Теперь же Нея относилась к этим чудищам, как она их прежде называла, чуть по-иному, смешливей и ласковей. Она находила свое отношение похожим на чувства героини одной простенькой сказочки к заколдованному страшилищу, которое, как известно, под конец расколдовалось и обратилось в прекрасного царевича. Ожидать столь чудесного превращения от гипсовых знакомцев было трудно, но, мимолетно встречаясь с ними по крайней мере дважды на день, она попривыкла к ним, про себя называя пионера с горном и раскрашенными трусами Пашей, орла — Орликом, а круторогого архара — Кешей, хорошо зная, что если в окнах автобуса промелькнули рога Кеши, значит, до города всего-то шесть остановок, крылья и хищный клюв Орлика — три, а пионер Паша горнил у ворот дома отдыха, который еще с десяток лет назад считался дальним, а сейчас почти слился с городом — всего одна автобусная остановка.
Нея не стала говорить обо всем этом Коновалову — зачем бы ему такие подробности?
Неподалеку от Кеши, за поворотом, метрах в двухстах, сбоку шоссе под тополями примостилась широко застекленная будка ГАИ, в которой обычно дремал за телевизором дежурный. Передачи у него по телевизору всегда одни и те же: дорога слева, дорога справа, дорога сверху.
Однажды, позапрошлым летом, в глухую темень (сломался автобус) она драпала сломя голову от двух непрошеных попутчиков, которые увязались за ней еще засветло в городе, возле универмага, и намерения, судя по всему, у них были отнюдь не из самых приличных. Тополя скрипели под пугающим ветром, по холодному асфальту отчаянно шлепали голые подошвы ее ног, но холода она не чувствовала, наоборот, асфальт, скорее, обжигал, ветер бил в лицо, она бежала, задыхаясь, а кричать было стыдно.
Как назло, автобус выдался малолюдный. Пассажиры почти все один за другим быстро посходили, и к выбеленному Кеше, который был еле различим у обочины, в замызганном салоне стало пусто, а там поломка, и надо же, на самой остановке, последние пассажиры сошли пугливо, парни стали приставать.
Их лица, одежду, рост она со страху не запомнила, только у одного был кривой рот, забитый металлическими зубами, и сальные глаза. Вместо лиц в памяти остались какие-то мятые пятна и еще сивушный запах, но пальцы молодых ублюдков были неестественно толсты и гадки, хватали они боями) и цепко.
Шофер, здоровенный лысый мужик, открыл двери, но сам не вмешался.
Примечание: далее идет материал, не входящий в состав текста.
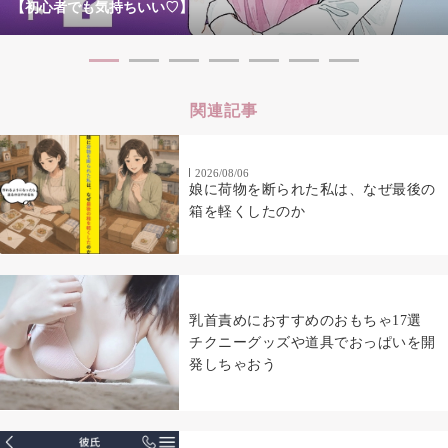
【初心者でも気持ちいい♡】
関連記事
2026/08/06
娘に荷物を断られた私は、なぜ最後の
箱を軽くしたのか
乳首責めにおすすめのおもちゃ17選
チクニーグッズや道具でおっぱいを開
発しちゃおう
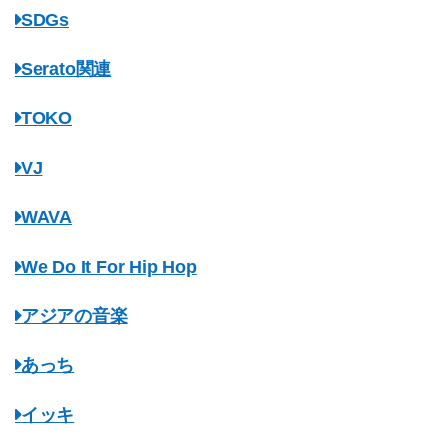
SDGs
Serato関連
TOKO
VJ
WAVA
We Do It For Hip Hop
アジアの音楽
あっち
イッキ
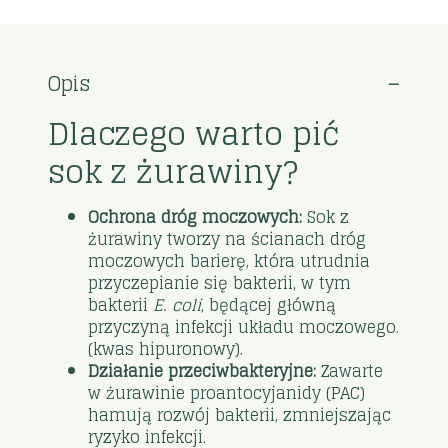
Opis
Dlaczego warto pić
sok z żurawiny?
Ochrona dróg moczowych:
Sok z
żurawiny tworzy na ścianach dróg
moczowych barierę, która utrudnia
przyczepianie się bakterii, w tym
bakterii
E. coli
, będącej główną
przyczyną infekcji układu moczowego.
(kwas hipuronowy).
Działanie przeciwbakteryjne:
Zawarte
w żurawinie proantocyjanidy (PAC)
hamują rozwój bakterii, zmniejszając
ryzyko infekcji.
Он громко орал, что вот заведет мотор и отвезет их: всех в милицию и что милиция тут совсем рядом. «Фиксатый», подхохатывая, резко сунул ему волосатый кулак: «Заткнись, сявка! Твое ли дело!..»
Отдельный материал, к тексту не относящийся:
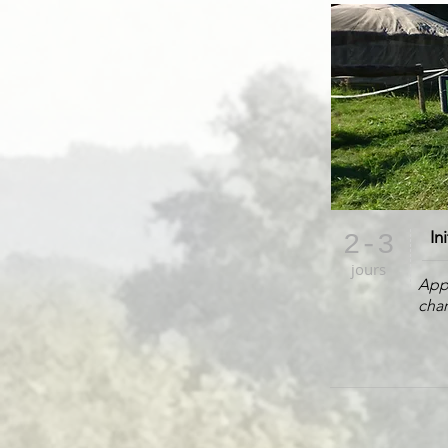
In
2-3
jours
Appr
char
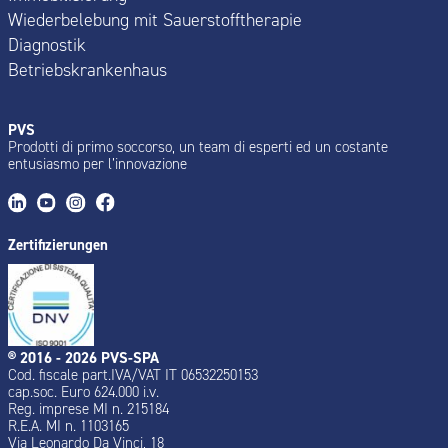
Wiederbelebung mit Sauerstofftherapie
Diagnostik
Betriebskrankenhaus
PVS
Prodotti di primo soccorso, un team di esperti ed un costante
entusiasmo per l’innovazione
Zertifizierungen
® 2016 - 2026 PVS-SPA
Cod. fiscale part.IVA/VAT IT 06532250153
cap.soc. Euro 624.000 i.v.
Reg. imprese MI n. 215184
R.E.A. MI n. 1103165
Via Leonardo Da Vinci, 18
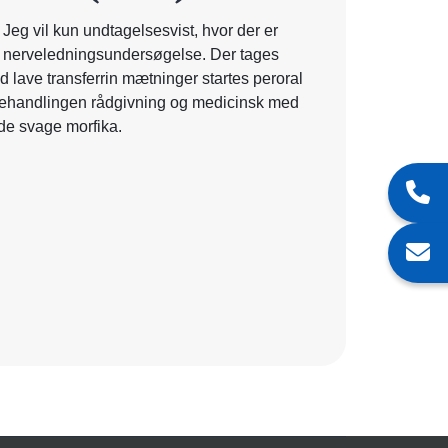
 Jeg vil kun undtagelsesvist, hvor der er
le nerveledningsundersøgelse. Der tages
Ved lave transferrin mætninger startes peroral
 behandlingen rådgivning og medicinsk med
lde svage morfika.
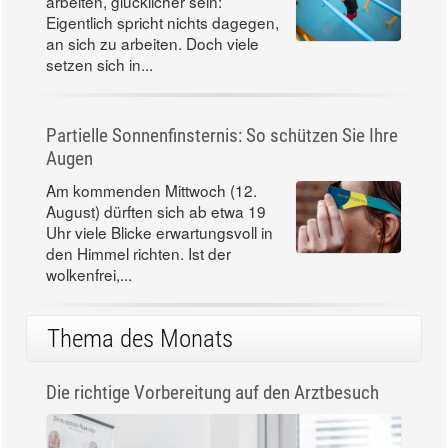
arbeiten, glücklicher sein:
Eigentlich spricht nichts dagegen,
an sich zu arbeiten. Doch viele
setzen sich in...
Partielle Sonnenfinsternis: So schützen Sie Ihre
Augen
Am kommenden Mittwoch (12.
August) dürften sich ab etwa 19
Uhr viele Blicke erwartungsvoll in
den Himmel richten. Ist der
wolkenfrei,...
Thema des Monats
Die richtige Vorbereitung auf den Arztbesuch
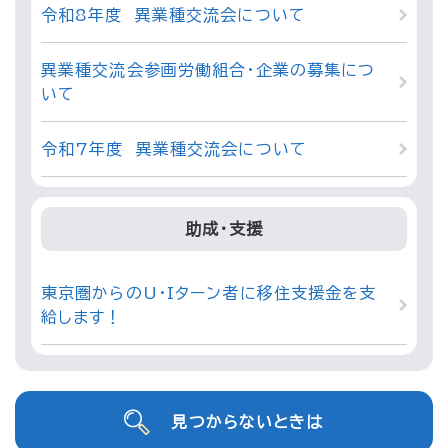
令和8年度 異業種交流会について
異業種交流会参画労働組合・企業の募集につ
いて
令和7年度 異業種交流会について
助成・支援
東京圏からのU・Iターン者に移住支援金を支
給します！
見つからないときは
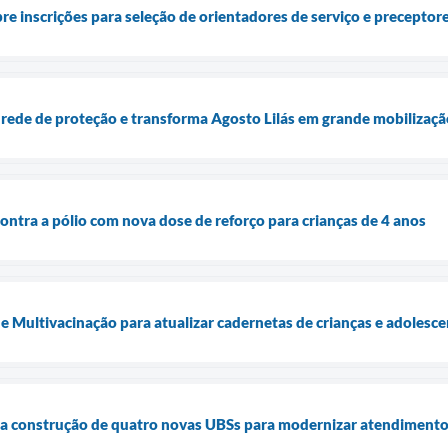
bre inscrições para seleção de orientadores de serviço e precepto
 rede de proteção e transforma Agosto Lilás em grande mobilização
ontra a pólio com nova dose de reforço para crianças de 4 anos
e Multivacinação para atualizar cadernetas de crianças e adolesc
cia construção de quatro novas UBSs para modernizar atendimento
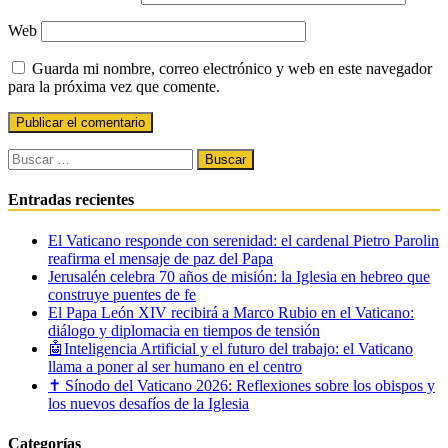
Web
Guarda mi nombre, correo electrónico y web en este navegador
para la próxima vez que comente.
Buscar:
Entradas recientes
El Vaticano responde con serenidad: el cardenal Pietro Parolin
reafirma el mensaje de paz del Papa
Jerusalén celebra 70 años de misión: la Iglesia en hebreo que
construye puentes de fe
El Papa León XIV recibirá a Marco Rubio en el Vaticano:
diálogo y diplomacia en tiempos de tensión
🤖Inteligencia Artificial y el futuro del trabajo: el Vaticano
llama a poner al ser humano en el centro
✝️ Sínodo del Vaticano 2026: Reflexiones sobre los obispos y
los nuevos desafíos de la Iglesia
Categorías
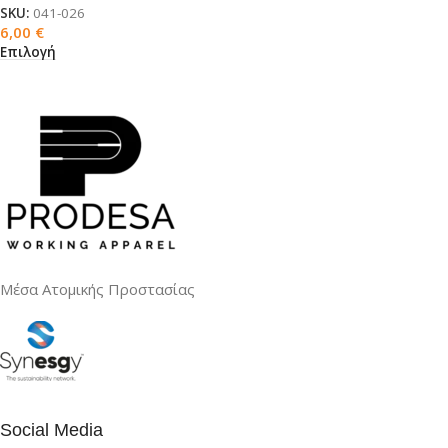
SKU:
041-026
6,00
€
Επιλογή
Μέσα Ατομικής Προστασίας
Social Media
Тогда, себя не помня, она сильно ударила сумкой в переносицу другого мерзавца и выпала в передние двери на асфальт, чуть не сломав на ступеньках ноги. По дороге к спасительной будке она бежала босиком, потеряв туфельки, они потом нашлись, у одной начисто отлетел каблук, бежала и слышала за спиной настигающий сап и густую матерщину, но тут поворот, а за ним — будка засветилась в темноте аквариумом, к счастью, дежурный был на месте, и она к нему прибежала уже одна, типы повернули назад и растворились в густеющей ночи.
«Такую девку отдать на позор! — возмущенно тряс планшетом перед лицом шофера пожилой милиционер. — Котлета унитазная! Дети у тебя есть, трухач несчастный?! Ну, Артемьенко, с тобой еще сочтемся!» — «При чем тут дети? Вы с теми, товарищ капитан, лучше сочтитесь! — плаксиво огрызался водитель, утирая разбитый нос рукавом замасленной рубахи и высмаркивая кровь. — Вам хорошо с пистолетом! А мне? Мог бы кривой зажигалкой их по шеям, так по судам замотают, знаю! А вы отчего не стреляли? Убегли паразиты! Натворят еще делов! Помяните мое слово — натворят!»
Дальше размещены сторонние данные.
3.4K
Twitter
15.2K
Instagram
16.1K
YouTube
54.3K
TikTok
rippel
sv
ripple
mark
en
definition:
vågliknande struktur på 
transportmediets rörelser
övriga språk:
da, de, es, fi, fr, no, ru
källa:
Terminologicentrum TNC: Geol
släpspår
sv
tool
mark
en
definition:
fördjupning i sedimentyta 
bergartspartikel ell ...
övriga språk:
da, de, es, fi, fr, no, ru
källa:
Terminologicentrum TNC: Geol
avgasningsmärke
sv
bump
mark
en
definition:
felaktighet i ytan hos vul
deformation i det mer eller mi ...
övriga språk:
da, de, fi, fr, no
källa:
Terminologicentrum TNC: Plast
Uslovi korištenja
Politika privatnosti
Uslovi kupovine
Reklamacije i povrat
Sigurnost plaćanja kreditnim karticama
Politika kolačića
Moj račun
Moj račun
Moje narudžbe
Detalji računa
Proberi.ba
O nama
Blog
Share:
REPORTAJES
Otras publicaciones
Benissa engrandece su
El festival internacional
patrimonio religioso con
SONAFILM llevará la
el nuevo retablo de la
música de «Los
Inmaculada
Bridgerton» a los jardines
Да, речь Коновалова качалась волнами: прилив — отлив, отлив — прилив. О ком это он так деловито и в то же время нежно говорил? Неужели о каком-то президенте, который по молодости пишет красивые стихи? Вряд ли о президенте. О сотруднице или сотрудницах? Нет, о сотрудницах так нежно не говорят. Хотя почему бы ему не сказать? Он любит людей, старается видеть и видит при своей-то строгой работе в каждом хорошее, и это помогает ему жить правильно и честно. Если у нее отнимут Коновалова, убеждала Нея себя, она будет самой обездоленной. Но разве это обязательно — обездоленной? Слово-то какое горькое и пропащее!